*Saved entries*

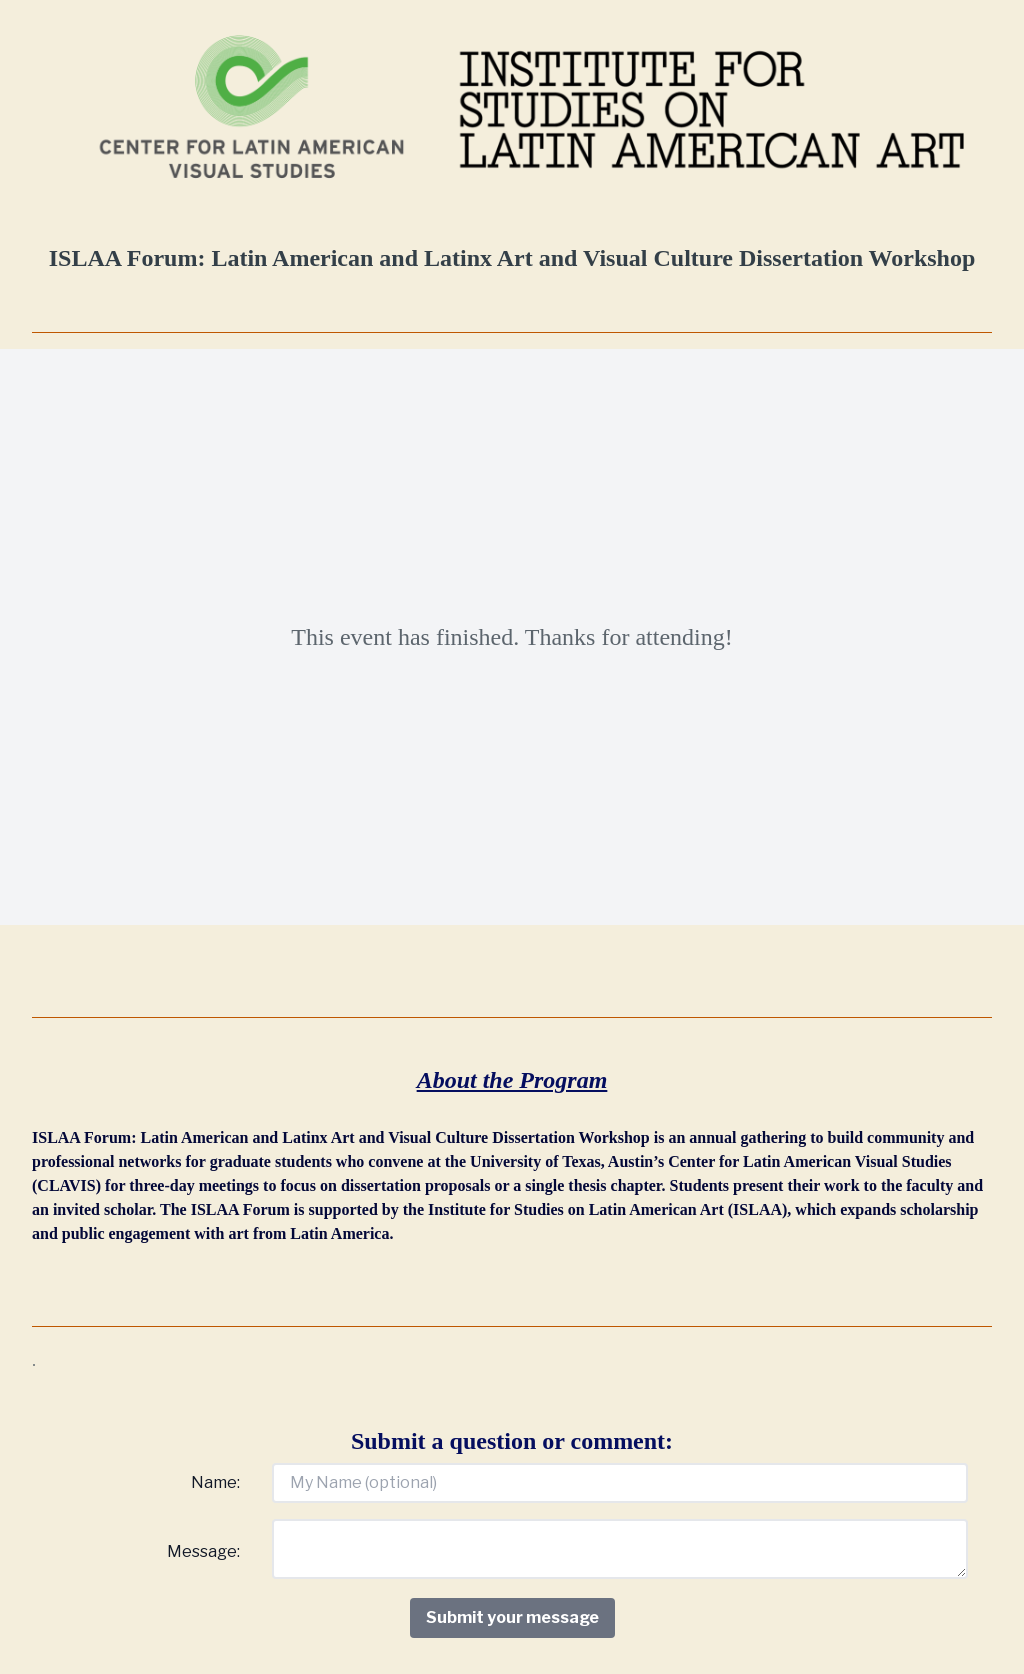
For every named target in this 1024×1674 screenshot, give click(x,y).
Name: (215, 1482)
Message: (203, 1551)
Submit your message (512, 1617)
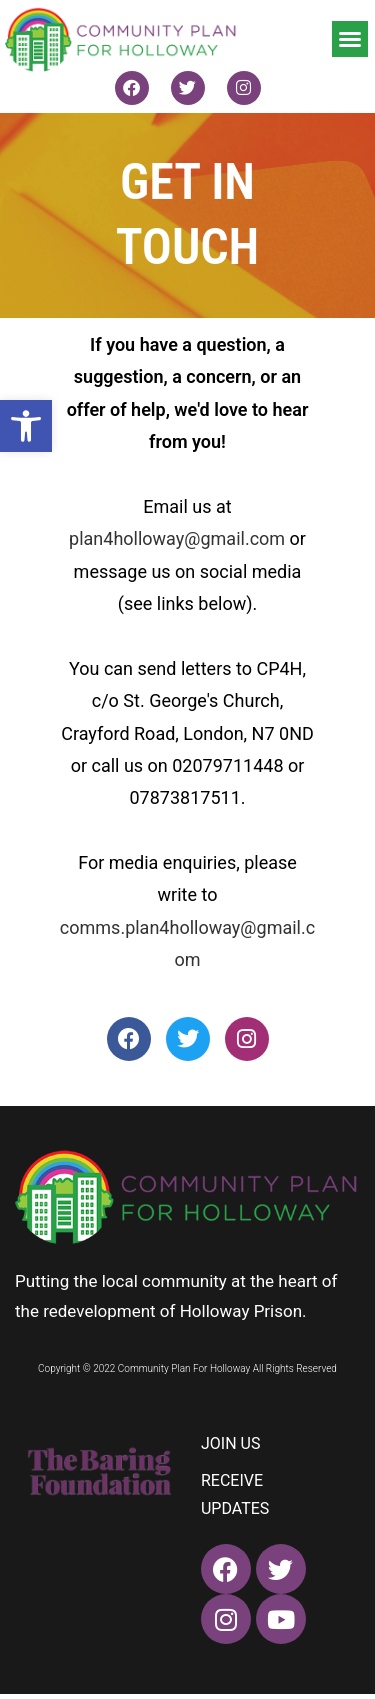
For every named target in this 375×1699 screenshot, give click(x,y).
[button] (26, 426)
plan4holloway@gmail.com (177, 538)
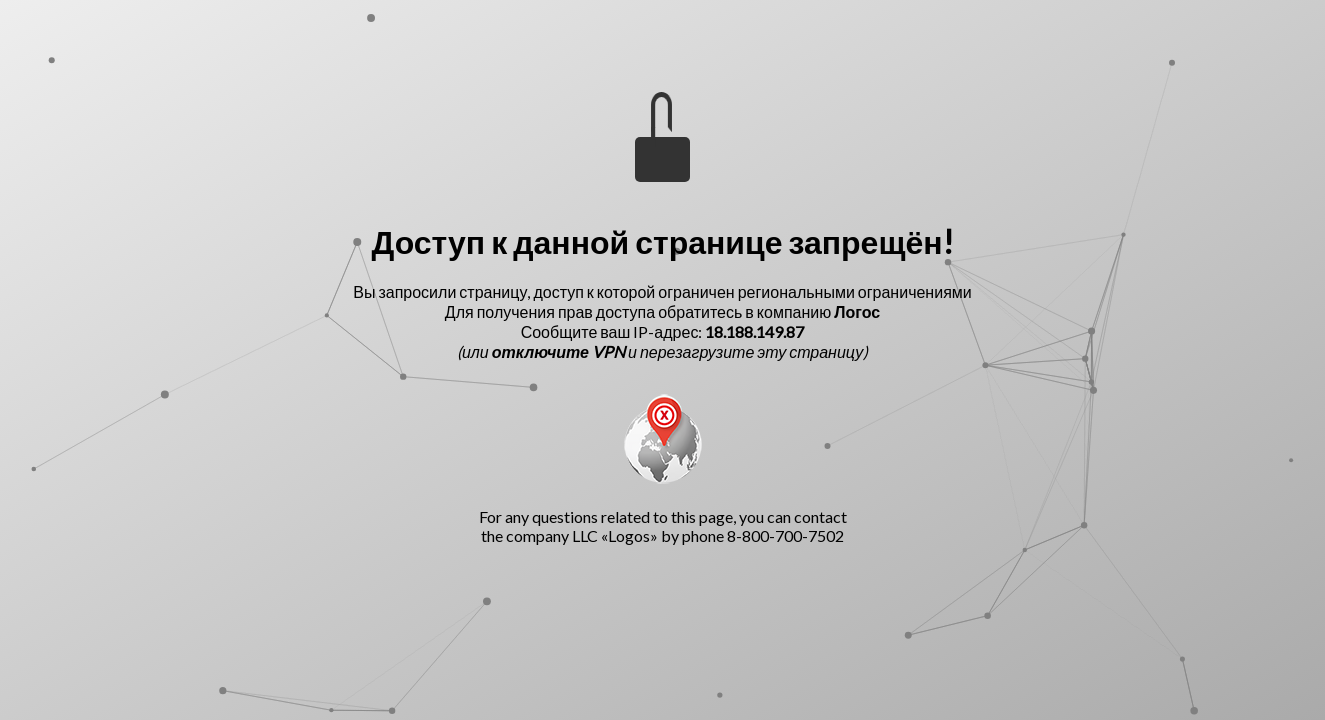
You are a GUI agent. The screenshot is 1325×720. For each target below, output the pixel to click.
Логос (857, 311)
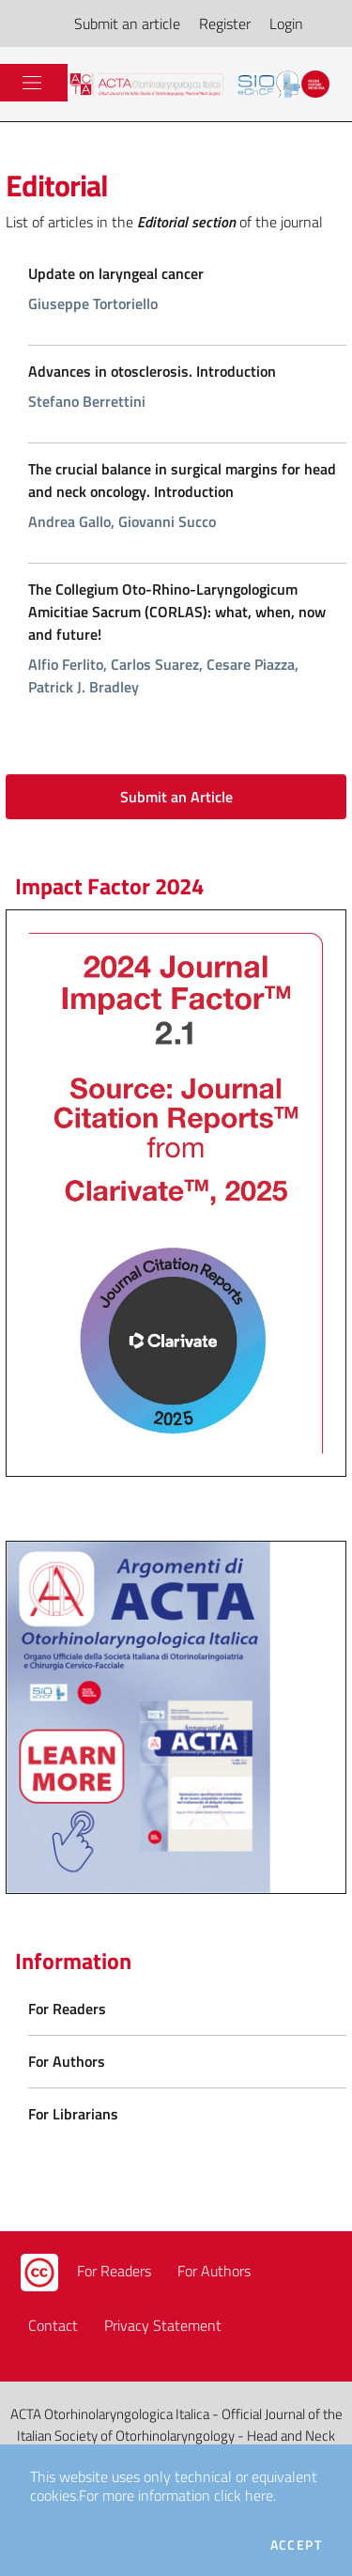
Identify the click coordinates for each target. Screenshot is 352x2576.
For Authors (214, 2270)
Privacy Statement (163, 2325)
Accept (296, 2545)
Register (225, 23)
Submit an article (127, 23)
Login (286, 23)
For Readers (114, 2270)
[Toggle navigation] (32, 82)
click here (243, 2495)
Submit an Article (176, 796)
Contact (53, 2325)
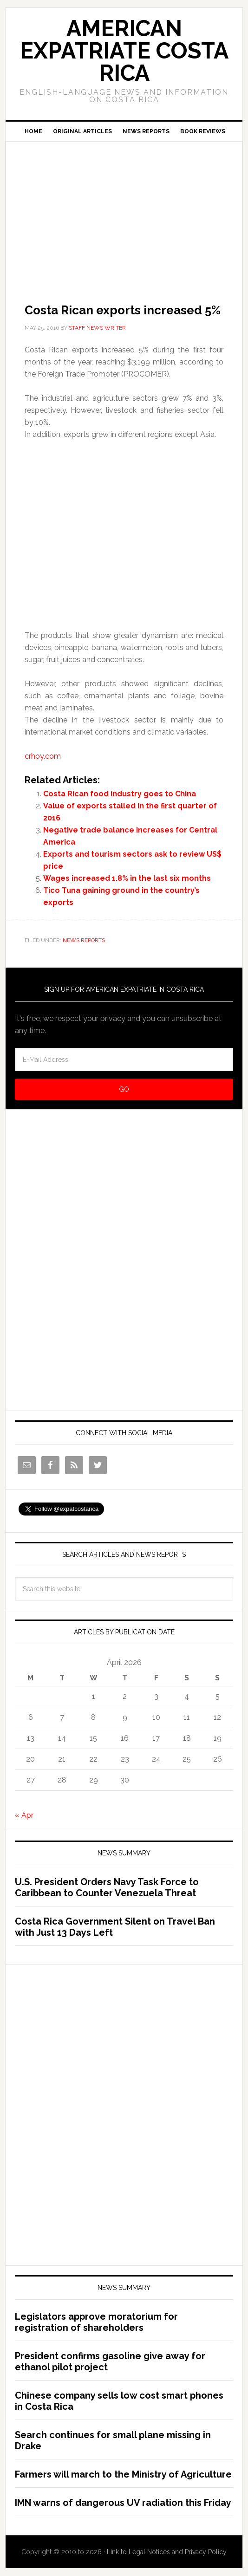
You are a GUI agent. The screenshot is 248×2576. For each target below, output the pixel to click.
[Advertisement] (124, 209)
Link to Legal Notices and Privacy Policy (167, 2552)
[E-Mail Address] (124, 1059)
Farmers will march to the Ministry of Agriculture (123, 2474)
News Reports (84, 940)
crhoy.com (43, 756)
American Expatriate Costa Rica (124, 50)
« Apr (24, 1815)
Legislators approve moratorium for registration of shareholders (96, 2322)
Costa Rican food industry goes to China (119, 793)
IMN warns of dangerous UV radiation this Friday (123, 2502)
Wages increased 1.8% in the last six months (127, 878)
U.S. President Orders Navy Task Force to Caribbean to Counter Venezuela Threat (107, 1887)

*Exercise prompt*
Each line in the entries above, starting at the line with "For Authors (214, 2270)" and ending at the line with "Contact (53, 2325)", is to be printed exactly, and only those lines.

*Written reply*
For Authors (214, 2270)
Privacy Statement (163, 2325)
Accept (296, 2545)
Register (225, 23)
Submit an article (127, 23)
Login (286, 23)
For Readers (114, 2270)
[Toggle navigation] (32, 82)
click here (243, 2495)
Submit an Article (176, 796)
Contact (53, 2325)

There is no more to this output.